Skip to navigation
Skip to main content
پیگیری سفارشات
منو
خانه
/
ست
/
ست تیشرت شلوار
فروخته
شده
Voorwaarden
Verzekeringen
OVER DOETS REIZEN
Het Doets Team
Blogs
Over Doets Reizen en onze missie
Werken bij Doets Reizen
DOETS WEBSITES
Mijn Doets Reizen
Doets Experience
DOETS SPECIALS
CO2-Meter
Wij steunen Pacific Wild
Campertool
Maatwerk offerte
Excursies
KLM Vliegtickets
______________________________
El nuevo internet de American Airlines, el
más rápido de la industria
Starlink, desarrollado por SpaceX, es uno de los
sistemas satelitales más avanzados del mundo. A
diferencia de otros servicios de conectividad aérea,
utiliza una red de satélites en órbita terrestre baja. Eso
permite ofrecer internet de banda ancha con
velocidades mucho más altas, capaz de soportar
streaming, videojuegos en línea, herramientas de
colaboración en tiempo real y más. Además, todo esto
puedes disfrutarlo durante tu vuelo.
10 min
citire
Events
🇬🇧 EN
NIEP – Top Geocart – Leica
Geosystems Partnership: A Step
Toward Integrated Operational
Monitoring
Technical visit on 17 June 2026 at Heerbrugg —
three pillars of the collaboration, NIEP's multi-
______________________________
# [WHAT THE TASK ASKS]
From the records above, retype only the lines starting at the line that contains "Over Doets Reizen en onze missie" and ending at the line that contains "KLM Vliegtickets", both included.

# [RESULT FOR THIS EXERCISE]
Over Doets Reizen en onze missie
Werken bij Doets Reizen
DOETS WEBSITES
Mijn Doets Reizen
Doets Experience
DOETS SPECIALS
CO2-Meter
Wij steunen Pacific Wild
Campertool
Maatwerk offerte
Excursies
KLM Vliegtickets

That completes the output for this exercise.